States on swine flu alert
Transmission of swine flu in Delhi and Hyderabad has prompted Union Health Minister Ghulam Nabi Azad to ask chief ministers to be better prepared for localised outbreaks, reports Sanchita Sharma.
Transmission of swine flu in Delhi and Hyderabad has prompted Union Health Minister Ghulam Nabi Azad to ask chief ministers to be better prepared for localised outbreaks.
“It is of utmost importance that you may please review the situation for preparedness at your level,” said Azad in a letter to all CMs on Tuesday.
“In my view, the surveillance capacity needs to be enhanced to pick up clusters of cases quicker and manage them in isolation facilities.”
The two localised infections in Delhi and Hyderabad have been contained.
Results that came in on Tuesday showed no one else who came in contact with the infected passengers tested positive for H1N1.
H1N1 is the virus that jumped from pigs to people and infected 25,2888 people since it was first detected in humans in Mexico and the US in April.
Azad’s letter points out that while nine of India’s 11 swine flu cases are imported from the US, two human-to-human transmissions have taken place in people who have not travelled abroad.
“State machinery needs to be geared for quick identification, testing, isolation and treatment of swine flu cases,” he wrote.
Since the first case was confirmed in Hyderabad on May 16, 197 people have been tested, of whom 11—seven in Hyderabad, two in Delhi and two in Coimbatore —have been found infected.
“Since yesterday, no one has tested positive.
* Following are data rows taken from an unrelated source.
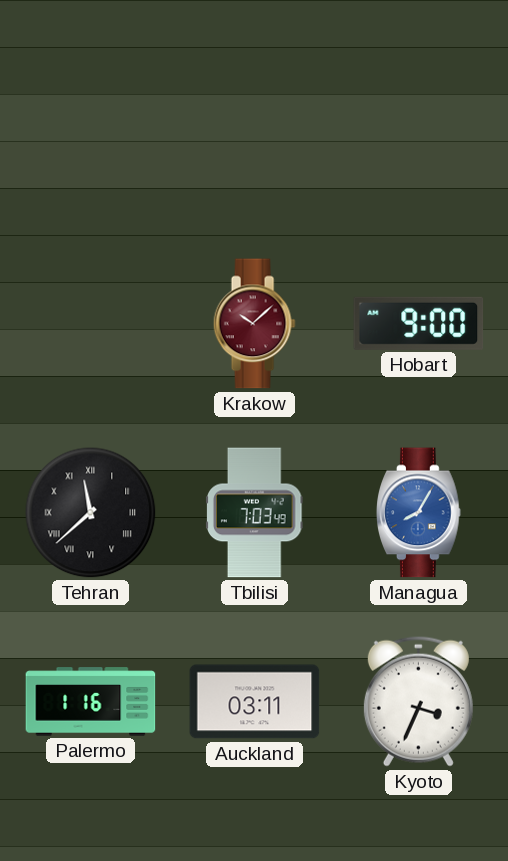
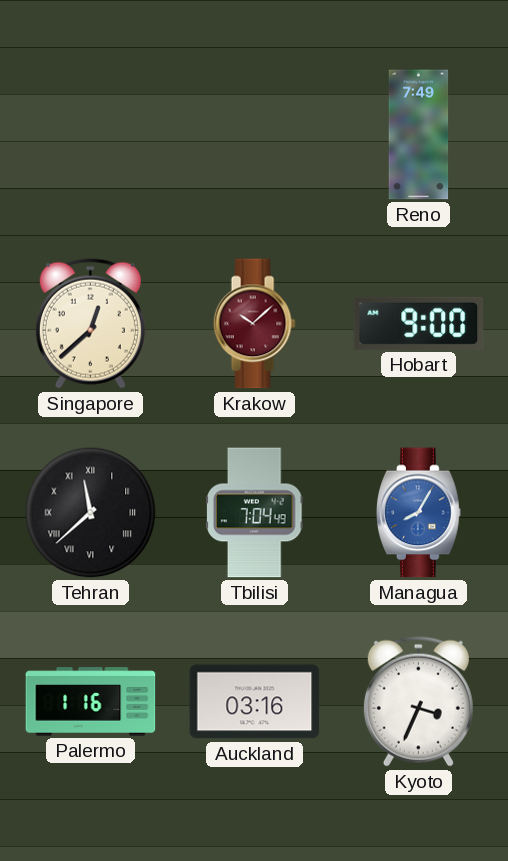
Reno: none -> 7:49
Singapore: none -> 12:38
Tbilisi: 7:03 -> 7:04
Auckland: 03:11 -> 03:16
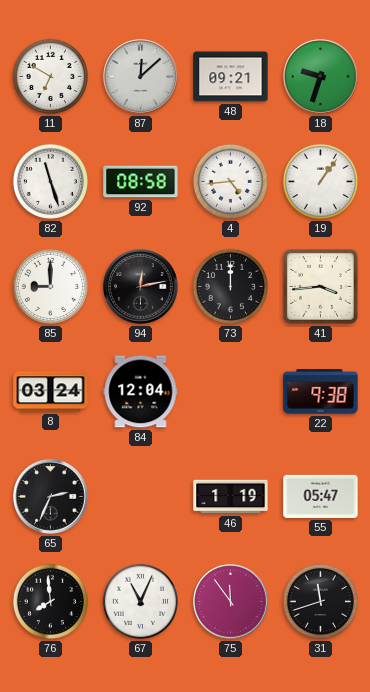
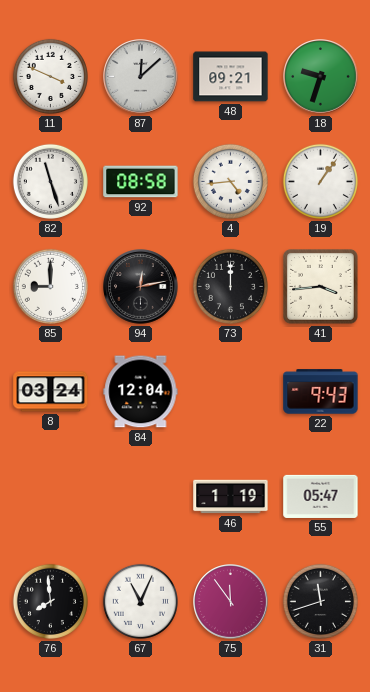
11: 6:50 -> 3:49
22: 9:38 -> 9:43
65: 2:34 -> none
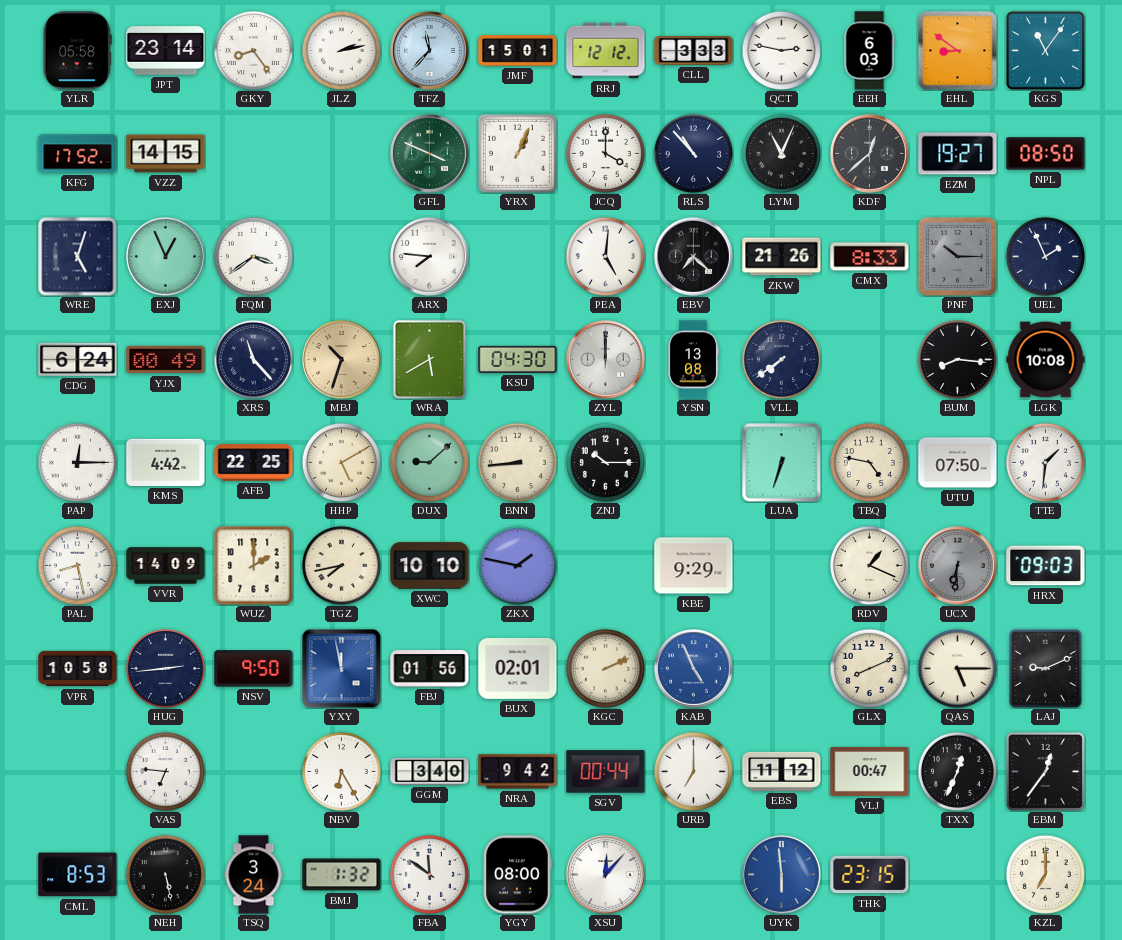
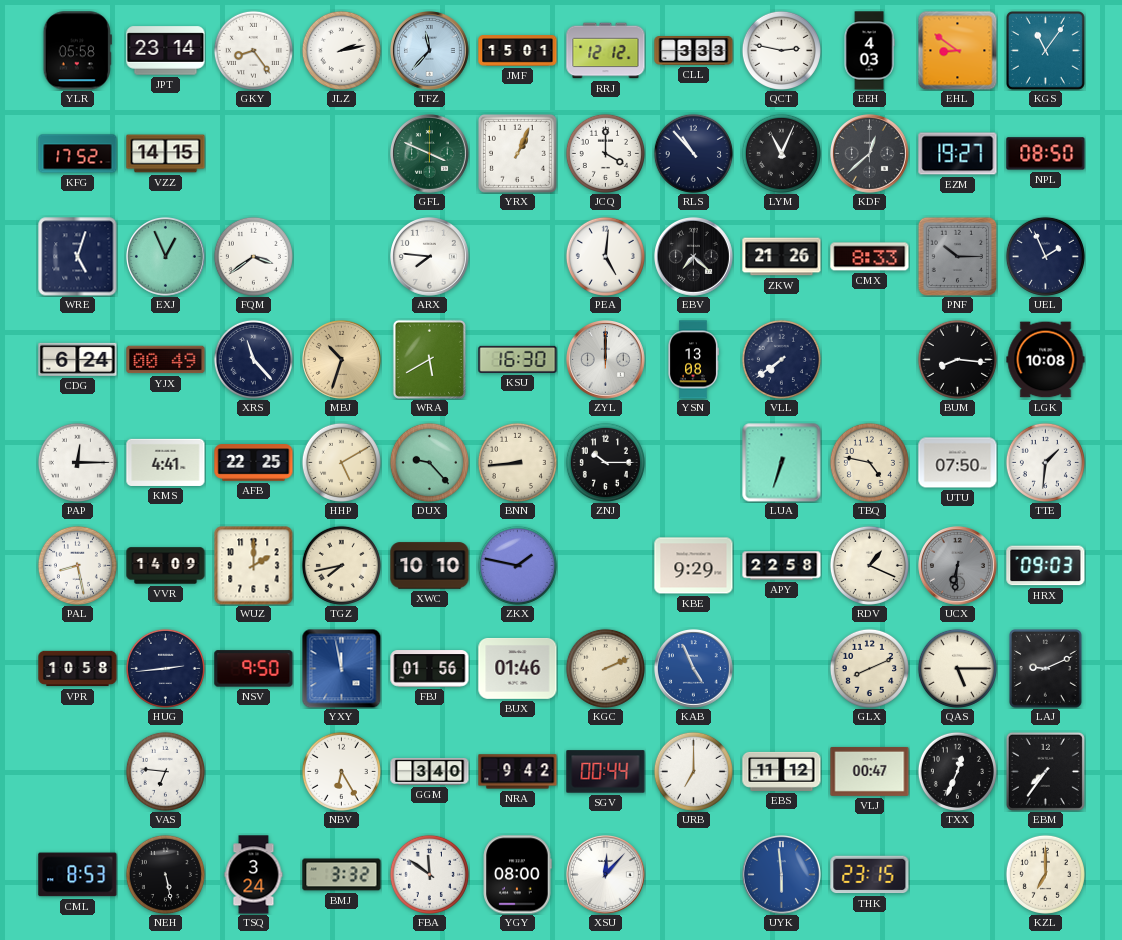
EEH: 6:03 -> 4:03
KSU: 04:30 -> 16:30
KMS: 4:42 -> 4:41
DUX: 9:08 -> 9:23
APY: none -> 22:58
BUX: 02:01 -> 01:46
EBM: 12:36 -> 7:36
BMJ: 1:32 -> 3:32
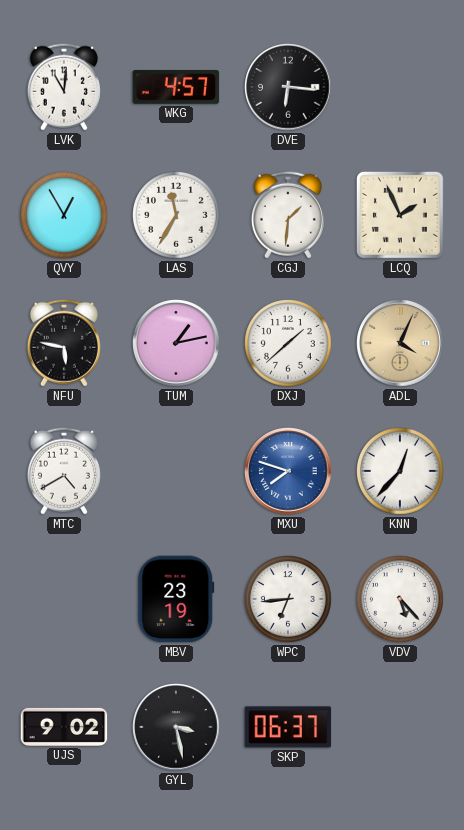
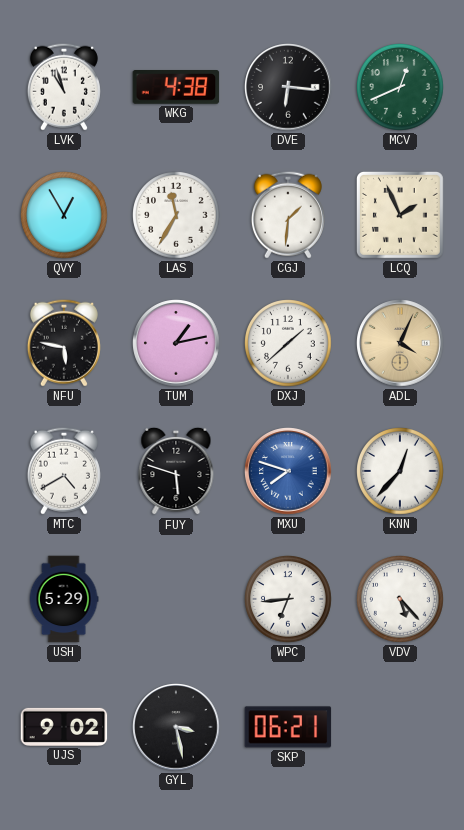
LVK: 11:01 -> 10:57
WKG: 4:57 -> 4:38
MCV: none -> 12:41
FUY: none -> 5:48
USH: none -> 5:29
MBV: 23:19 -> none
SKP: 06:37 -> 06:21
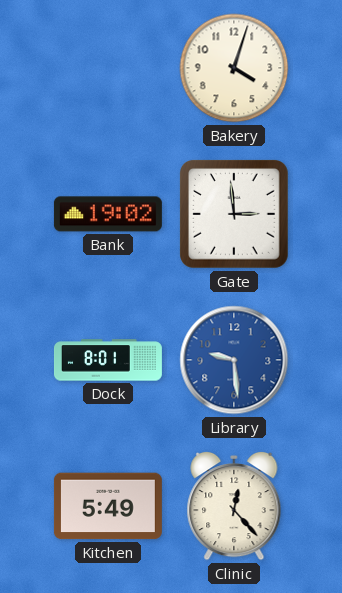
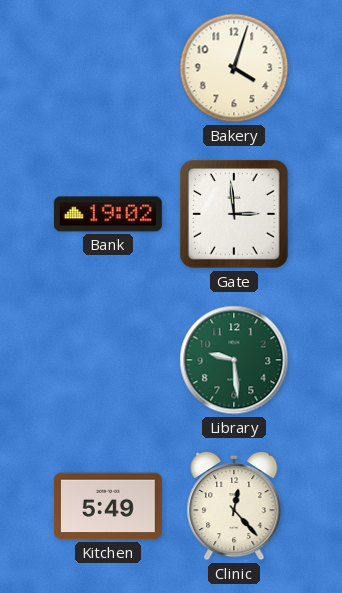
Dock: 8:01 -> none
Library dial: blue -> green
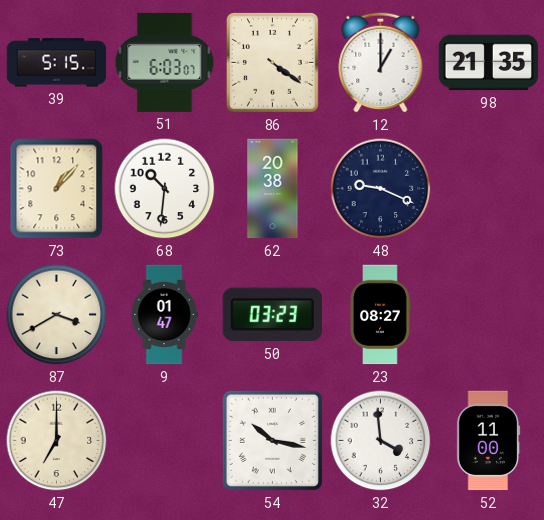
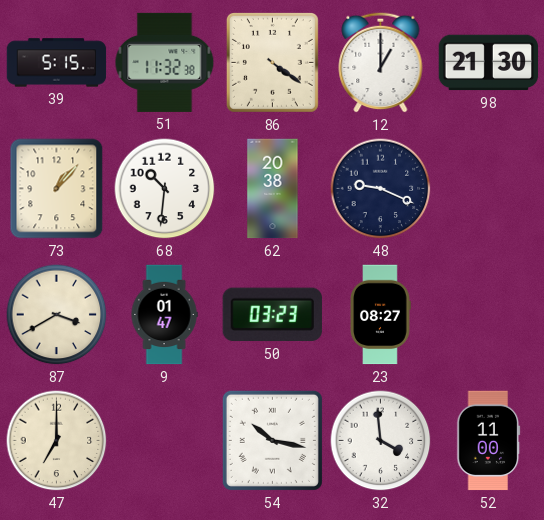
51: 6:03 -> 11:32
98: 21:35 -> 21:30
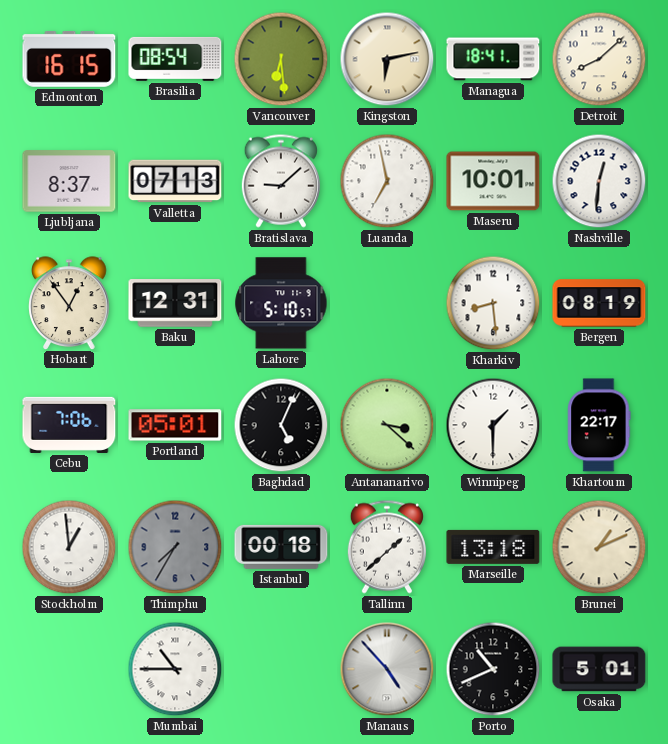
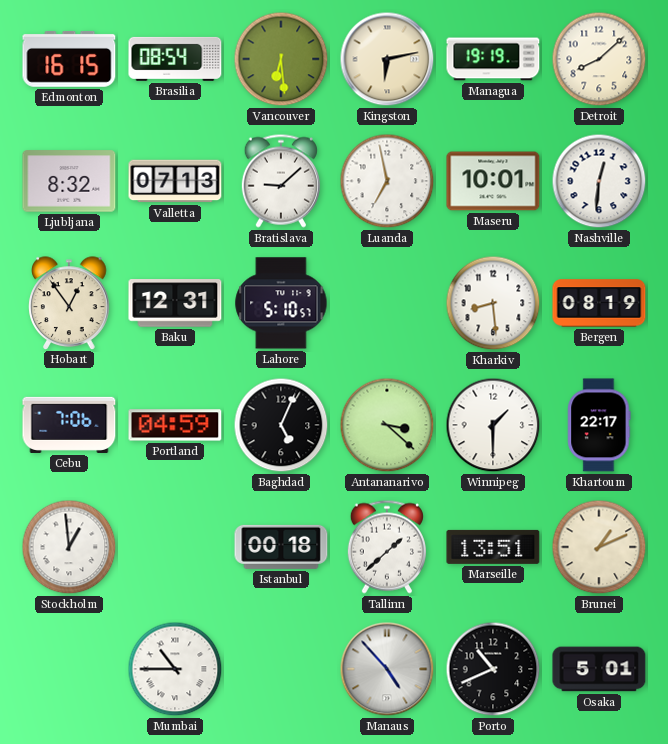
Managua: 18:41 -> 19:19
Ljubljana: 8:37 -> 8:32
Portland: 05:01 -> 04:59
Thimphu: 7:35 -> none
Marseille: 13:18 -> 13:51
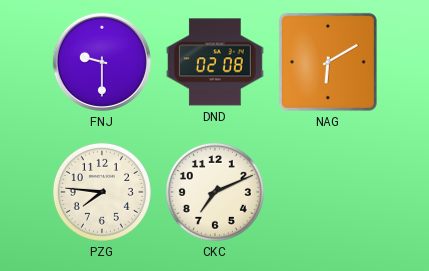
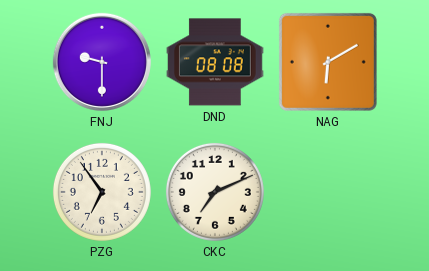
DND: 02:08 -> 08:08
PZG: 7:46 -> 6:54
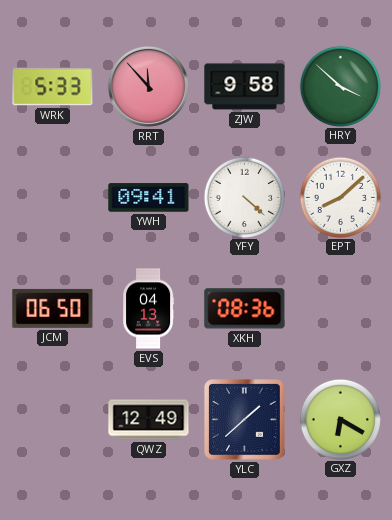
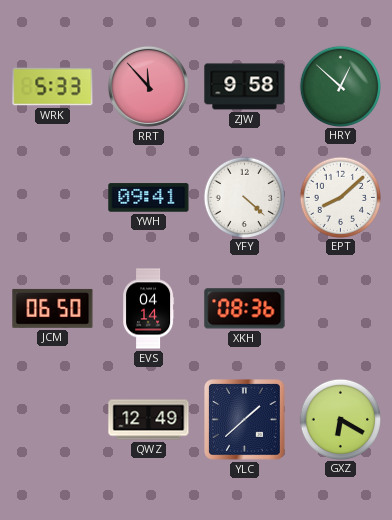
HRY: 3:52 -> 12:52
EVS: 04:13 -> 04:14
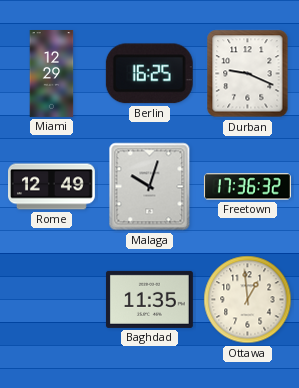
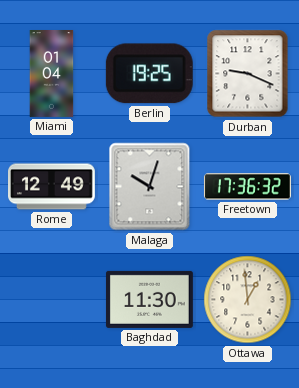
Miami: 12:29 -> 01:04
Berlin: 16:25 -> 19:25
Baghdad: 11:35 -> 11:30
Samples of five persons are under process,” said Dr Shiv Lal, director general, National Institute of Communicable Diseases (NICD).
The Union Health Ministry, the letter said, will support training doctors and testing and treatment facilities.
Azad had announced on Monday that the Centre would equip 16 more laboratories to test for influenza A H1N1, the virus that causes swine flu, taking the number of labs to 18.
Currently, tests are done only in two labs, Delhi’s NICD and Pune’s National Institute of Virology.
The Centre has already sent 2,000 capsules of oseltamivir, the anti-flu medicine used to treat swine flu, to all states. It has another 10 lakh capsules in stock, ready for despatch.